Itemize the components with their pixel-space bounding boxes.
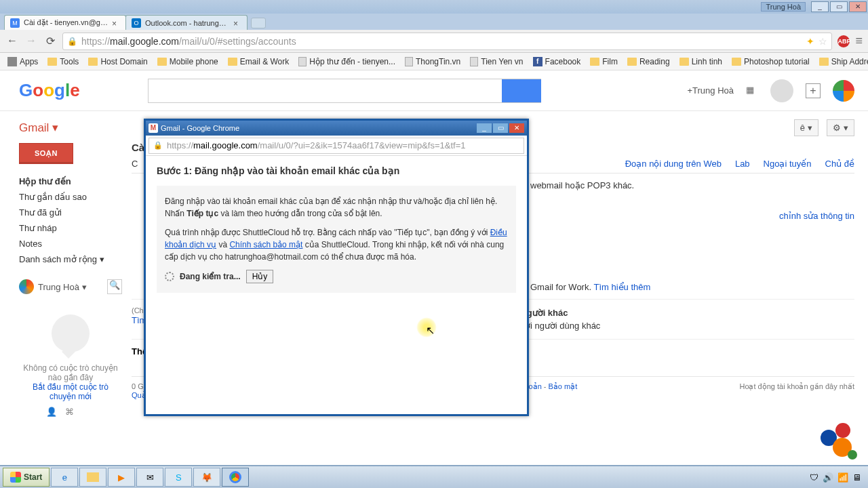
taskbar-app-ie[interactable]: e xyxy=(51,468,78,487)
bookmark-folder[interactable]: Film xyxy=(587,56,621,68)
browser-tab[interactable]: O Outlook.com - hatrunghoa@ × xyxy=(125,15,248,30)
share-button[interactable]: + xyxy=(806,83,821,98)
outlook-favicon-icon: O xyxy=(132,18,141,28)
sidebar-item-notes[interactable]: Notes xyxy=(19,236,122,251)
popup-close-button[interactable]: ✕ xyxy=(509,123,524,133)
apps-icon xyxy=(7,57,17,66)
sidebar-item-starred[interactable]: Thư gắn dấu sao xyxy=(19,189,122,205)
taskbar-app-explorer[interactable] xyxy=(79,468,106,487)
bookmark-folder[interactable]: Mobile phone xyxy=(154,56,222,68)
bookmark-bar: Apps Tools Host Domain Mobile phone Emai… xyxy=(0,53,868,70)
system-tray: 🛡 🔊 📶 🖥 xyxy=(806,472,865,483)
learn-more-link[interactable]: Tìm hiểu thêm xyxy=(593,282,650,292)
windows-user-badge: Trung Hoà xyxy=(761,2,806,12)
gmail-favicon-icon: M xyxy=(10,18,20,28)
input-method-button[interactable]: ê▾ xyxy=(794,119,818,136)
privacy-link[interactable]: Bảo mật xyxy=(549,382,578,390)
taskbar-app-chrome[interactable] xyxy=(222,468,249,487)
windows-taskbar: Start e ▶ ✉ S 🦊 🛡 🔊 📶 🖥 xyxy=(0,465,868,488)
google-apps-icon[interactable]: ▦ xyxy=(746,85,758,97)
taskbar-app-firefox[interactable]: 🦊 xyxy=(193,468,220,487)
gmail-header: Google +Trung Hoà ▦ + xyxy=(0,70,868,111)
popup-address-bar: 🔒 https://mail.google.com/mail/u/0/?ui=2… xyxy=(146,136,527,156)
tab-settings[interactable]: Đoạn nội dung trên Web xyxy=(625,159,722,169)
bookmark-folder[interactable]: Photoshop tutorial xyxy=(728,56,813,68)
abp-extension-icon[interactable]: ABP xyxy=(837,35,850,47)
tab-close-icon[interactable]: × xyxy=(112,19,120,27)
hangouts-search-icon[interactable]: 🔍 xyxy=(107,279,122,294)
lock-icon: 🔒 xyxy=(153,141,163,150)
new-tab-button[interactable] xyxy=(251,18,266,28)
window-minimize-button[interactable]: _ xyxy=(811,1,829,12)
popup-maximize-button[interactable]: ▭ xyxy=(493,123,508,133)
bookmark-page[interactable]: fFacebook xyxy=(530,56,585,68)
tray-icon[interactable]: 🔊 xyxy=(823,472,833,483)
settings-gear-button[interactable]: ⚙▾ xyxy=(827,119,854,136)
new-conversation-link[interactable]: Bắt đầu một cuộc trò chuyện mới xyxy=(19,382,122,401)
reload-button[interactable]: ⟳ xyxy=(43,35,57,48)
popup-minimize-button[interactable]: _ xyxy=(477,123,492,133)
compose-button[interactable]: SOẠN xyxy=(19,143,73,164)
facebook-icon: f xyxy=(533,57,542,66)
bookmark-page[interactable]: ThongTin.vn xyxy=(401,56,464,68)
bookmark-folder[interactable]: Tools xyxy=(44,56,82,68)
checking-status: Đang kiểm tra... xyxy=(180,270,241,283)
taskbar-app-skype[interactable]: S xyxy=(165,468,192,487)
browser-tab[interactable]: M Cài đặt - tienyen.vn@gmail.c × xyxy=(4,15,126,30)
google-plus-link[interactable]: +Trung Hoà xyxy=(687,85,734,96)
tab-settings[interactable]: Chủ đề xyxy=(825,159,854,169)
account-avatar[interactable] xyxy=(833,80,854,102)
browser-tab-strip: M Cài đặt - tienyen.vn@gmail.c × O Outlo… xyxy=(0,14,868,30)
window-maximize-button[interactable]: ▭ xyxy=(830,1,848,12)
folder-icon xyxy=(47,58,57,66)
notifications-icon[interactable] xyxy=(770,79,793,102)
bookmark-apps[interactable]: Apps xyxy=(4,56,41,68)
bookmark-folder[interactable]: Linh tinh xyxy=(676,56,726,68)
bookmark-page[interactable]: Hộp thư đến - tienyen... xyxy=(295,56,399,68)
sidebar-item-sent[interactable]: Thư đã gửi xyxy=(19,205,122,220)
bookmark-folder[interactable]: Reading xyxy=(624,56,673,68)
popup-body: Bước 1: Đăng nhập vào tài khoản email kh… xyxy=(146,156,527,302)
gmail-dropdown[interactable]: Gmail ▾ xyxy=(19,121,122,135)
hangouts-chat-icon[interactable]: ⌘ xyxy=(65,407,74,417)
hangouts-user[interactable]: Trung Hoà ▾ 🔍 xyxy=(19,279,122,294)
tab-close-icon[interactable]: × xyxy=(233,19,241,27)
tray-network-icon[interactable]: 📶 xyxy=(837,472,848,483)
window-close-button[interactable]: ✕ xyxy=(849,1,867,12)
gmail-search-button[interactable] xyxy=(502,79,541,102)
popup-title-bar[interactable]: M Gmail - Google Chrome _ ▭ ✕ xyxy=(146,121,527,136)
tab-settings[interactable]: Ngoại tuyến xyxy=(764,159,812,169)
wand-icon[interactable]: ✦ xyxy=(806,36,814,47)
taskbar-app-mail[interactable]: ✉ xyxy=(136,468,163,487)
folder-icon xyxy=(732,58,741,66)
bookmark-page[interactable]: Tien Yen vn xyxy=(467,56,526,68)
address-bar[interactable]: 🔒 https://mail.google.com/mail/u/0/#sett… xyxy=(62,33,832,50)
windows-logo-icon xyxy=(10,472,21,483)
folder-icon xyxy=(87,472,99,482)
popup-url-field[interactable]: 🔒 https://mail.google.com/mail/u/0/?ui=2… xyxy=(149,138,524,154)
start-button[interactable]: Start xyxy=(3,468,50,487)
hangouts-contacts-icon[interactable]: 👤 xyxy=(46,407,57,417)
back-button[interactable]: ← xyxy=(5,35,19,48)
forward-button[interactable]: → xyxy=(24,35,38,48)
google-logo[interactable]: Google xyxy=(19,80,80,101)
bookmark-folder[interactable]: Host Domain xyxy=(85,56,151,68)
privacy-policy-link[interactable]: Chính sách bảo mật xyxy=(229,240,302,249)
edit-info-link[interactable]: chỉnh sửa thông tin xyxy=(779,211,854,221)
cancel-button[interactable]: Hủy xyxy=(246,270,274,283)
sidebar-item-inbox[interactable]: Hộp thư đến xyxy=(19,174,122,189)
gmail-search-box[interactable] xyxy=(148,79,541,103)
chrome-menu-button[interactable]: ≡ xyxy=(855,34,863,48)
bookmark-folder[interactable]: Ship Address xyxy=(816,56,868,68)
folder-icon xyxy=(679,58,689,66)
taskbar-app-wmp[interactable]: ▶ xyxy=(108,468,135,487)
star-icon[interactable]: ☆ xyxy=(818,36,827,47)
bookmark-folder[interactable]: Email & Work xyxy=(224,56,292,68)
tray-icon[interactable]: 🖥 xyxy=(852,472,861,483)
sidebar-item-more[interactable]: Danh sách mở rộng ▾ xyxy=(19,251,122,267)
tab-settings[interactable]: Lab xyxy=(735,159,750,169)
sidebar-item-drafts[interactable]: Thư nháp xyxy=(19,220,122,236)
folder-icon xyxy=(590,58,599,66)
gmail-search-input[interactable] xyxy=(149,79,502,102)
tray-icon[interactable]: 🛡 xyxy=(810,472,818,483)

Your objective:
Repeat the records verbatim, excluding pictures.

Exercise result:
Itemize the components with their pixel-space bounding boxes.
taskbar-app-ie[interactable]: e xyxy=(51,468,78,487)
bookmark-folder[interactable]: Film xyxy=(587,56,621,68)
browser-tab[interactable]: O Outlook.com - hatrunghoa@ × xyxy=(125,15,248,30)
share-button[interactable]: + xyxy=(806,83,821,98)
outlook-favicon-icon: O xyxy=(132,18,141,28)
sidebar-item-notes[interactable]: Notes xyxy=(19,236,122,251)
popup-close-button[interactable]: ✕ xyxy=(509,123,524,133)
apps-icon xyxy=(7,57,17,66)
sidebar-item-starred[interactable]: Thư gắn dấu sao xyxy=(19,189,122,205)
taskbar-app-explorer[interactable] xyxy=(79,468,106,487)
bookmark-folder[interactable]: Mobile phone xyxy=(154,56,222,68)
bookmark-bar: Apps Tools Host Domain Mobile phone Emai… xyxy=(0,53,868,70)
system-tray: 🛡 🔊 📶 🖥 xyxy=(806,472,865,483)
learn-more-link[interactable]: Tìm hiểu thêm xyxy=(593,282,650,292)
windows-user-badge: Trung Hoà xyxy=(761,2,806,12)
gmail-favicon-icon: M xyxy=(10,18,20,28)
input-method-button[interactable]: ê▾ xyxy=(794,119,818,136)
privacy-link[interactable]: Bảo mật xyxy=(549,382,578,390)
taskbar-app-chrome[interactable] xyxy=(222,468,249,487)
windows-taskbar: Start e ▶ ✉ S 🦊 🛡 🔊 📶 🖥 xyxy=(0,465,868,488)
google-apps-icon[interactable]: ▦ xyxy=(746,85,758,97)
taskbar-app-firefox[interactable]: 🦊 xyxy=(193,468,220,487)
gmail-header: Google +Trung Hoà ▦ + xyxy=(0,70,868,111)
popup-address-bar: 🔒 https://mail.google.com/mail/u/0/?ui=2… xyxy=(146,136,527,156)
tab-settings[interactable]: Đoạn nội dung trên Web xyxy=(625,159,722,169)
bookmark-folder[interactable]: Photoshop tutorial xyxy=(728,56,813,68)
abp-extension-icon[interactable]: ABP xyxy=(837,35,850,47)
tab-close-icon[interactable]: × xyxy=(112,19,120,27)
hangouts-search-icon[interactable]: 🔍 xyxy=(107,279,122,294)
lock-icon: 🔒 xyxy=(153,141,163,150)
new-tab-button[interactable] xyxy=(251,18,266,28)
window-minimize-button[interactable]: _ xyxy=(811,1,829,12)
popup-maximize-button[interactable]: ▭ xyxy=(493,123,508,133)
bookmark-page[interactable]: fFacebook xyxy=(530,56,585,68)
tray-icon[interactable]: 🔊 xyxy=(823,472,833,483)
settings-gear-button[interactable]: ⚙▾ xyxy=(827,119,854,136)
new-conversation-link[interactable]: Bắt đầu một cuộc trò chuyện mới xyxy=(19,382,122,401)
reload-button[interactable]: ⟳ xyxy=(43,35,57,48)
popup-minimize-button[interactable]: _ xyxy=(477,123,492,133)
compose-button[interactable]: SOẠN xyxy=(19,143,73,164)
facebook-icon: f xyxy=(533,57,542,66)
bookmark-page[interactable]: ThongTin.vn xyxy=(401,56,464,68)
bookmark-folder[interactable]: Tools xyxy=(44,56,82,68)
checking-status: Đang kiểm tra... xyxy=(180,270,241,283)
taskbar-app-skype[interactable]: S xyxy=(165,468,192,487)
browser-tab[interactable]: M Cài đặt - tienyen.vn@gmail.c × xyxy=(4,15,126,30)
google-plus-link[interactable]: +Trung Hoà xyxy=(687,85,734,96)
tab-settings[interactable]: Chủ đề xyxy=(825,159,854,169)
account-avatar[interactable] xyxy=(833,80,854,102)
browser-tab-strip: M Cài đặt - tienyen.vn@gmail.c × O Outlo… xyxy=(0,14,868,30)
window-maximize-button[interactable]: ▭ xyxy=(830,1,848,12)
folder-icon xyxy=(47,58,57,66)
notifications-icon[interactable] xyxy=(770,79,793,102)
bookmark-apps[interactable]: Apps xyxy=(4,56,41,68)
bookmark-folder[interactable]: Linh tinh xyxy=(676,56,726,68)
bookmark-page[interactable]: Hộp thư đến - tienyen... xyxy=(295,56,399,68)
sidebar-item-sent[interactable]: Thư đã gửi xyxy=(19,205,122,220)
bookmark-folder[interactable]: Reading xyxy=(624,56,673,68)
popup-body: Bước 1: Đăng nhập vào tài khoản email kh… xyxy=(146,156,527,302)
gmail-dropdown[interactable]: Gmail ▾ xyxy=(19,121,122,135)
hangouts-chat-icon[interactable]: ⌘ xyxy=(65,407,74,417)
hangouts-user[interactable]: Trung Hoà ▾ 🔍 xyxy=(19,279,122,294)
tab-close-icon[interactable]: × xyxy=(233,19,241,27)
tray-network-icon[interactable]: 📶 xyxy=(837,472,848,483)
window-close-button[interactable]: ✕ xyxy=(849,1,867,12)
gmail-search-button[interactable] xyxy=(502,79,541,102)
popup-title-bar[interactable]: M Gmail - Google Chrome _ ▭ ✕ xyxy=(146,121,527,136)
tab-settings[interactable]: Ngoại tuyến xyxy=(764,159,812,169)
wand-icon[interactable]: ✦ xyxy=(806,36,814,47)
taskbar-app-mail[interactable]: ✉ xyxy=(136,468,163,487)
folder-icon xyxy=(732,58,741,66)
bookmark-page[interactable]: Tien Yen vn xyxy=(467,56,526,68)
address-bar[interactable]: 🔒 https://mail.google.com/mail/u/0/#sett… xyxy=(62,33,832,50)
windows-logo-icon xyxy=(10,472,21,483)
folder-icon xyxy=(87,472,99,482)
popup-url-field[interactable]: 🔒 https://mail.google.com/mail/u/0/?ui=2… xyxy=(149,138,524,154)
start-button[interactable]: Start xyxy=(3,468,50,487)
hangouts-contacts-icon[interactable]: 👤 xyxy=(46,407,57,417)
back-button[interactable]: ← xyxy=(5,35,19,48)
forward-button[interactable]: → xyxy=(24,35,38,48)
google-logo[interactable]: Google xyxy=(19,80,80,101)
bookmark-folder[interactable]: Host Domain xyxy=(85,56,151,68)
privacy-policy-link[interactable]: Chính sách bảo mật xyxy=(229,240,302,249)
edit-info-link[interactable]: chỉnh sửa thông tin xyxy=(779,211,854,221)
cancel-button[interactable]: Hủy xyxy=(246,270,274,283)
sidebar-item-inbox[interactable]: Hộp thư đến xyxy=(19,174,122,189)
gmail-search-box[interactable] xyxy=(148,79,541,103)
chrome-menu-button[interactable]: ≡ xyxy=(855,34,863,48)
bookmark-folder[interactable]: Ship Address xyxy=(816,56,868,68)
folder-icon xyxy=(679,58,689,66)
taskbar-app-wmp[interactable]: ▶ xyxy=(108,468,135,487)
star-icon[interactable]: ☆ xyxy=(818,36,827,47)
bookmark-folder[interactable]: Email & Work xyxy=(224,56,292,68)
tray-icon[interactable]: 🖥 xyxy=(852,472,861,483)
sidebar-item-more[interactable]: Danh sách mở rộng ▾ xyxy=(19,251,122,267)
tab-settings[interactable]: Lab xyxy=(735,159,750,169)
sidebar-item-drafts[interactable]: Thư nháp xyxy=(19,220,122,236)
folder-icon xyxy=(590,58,599,66)
gmail-search-input[interactable] xyxy=(149,79,502,102)
tray-icon[interactable]: 🛡 xyxy=(810,472,818,483)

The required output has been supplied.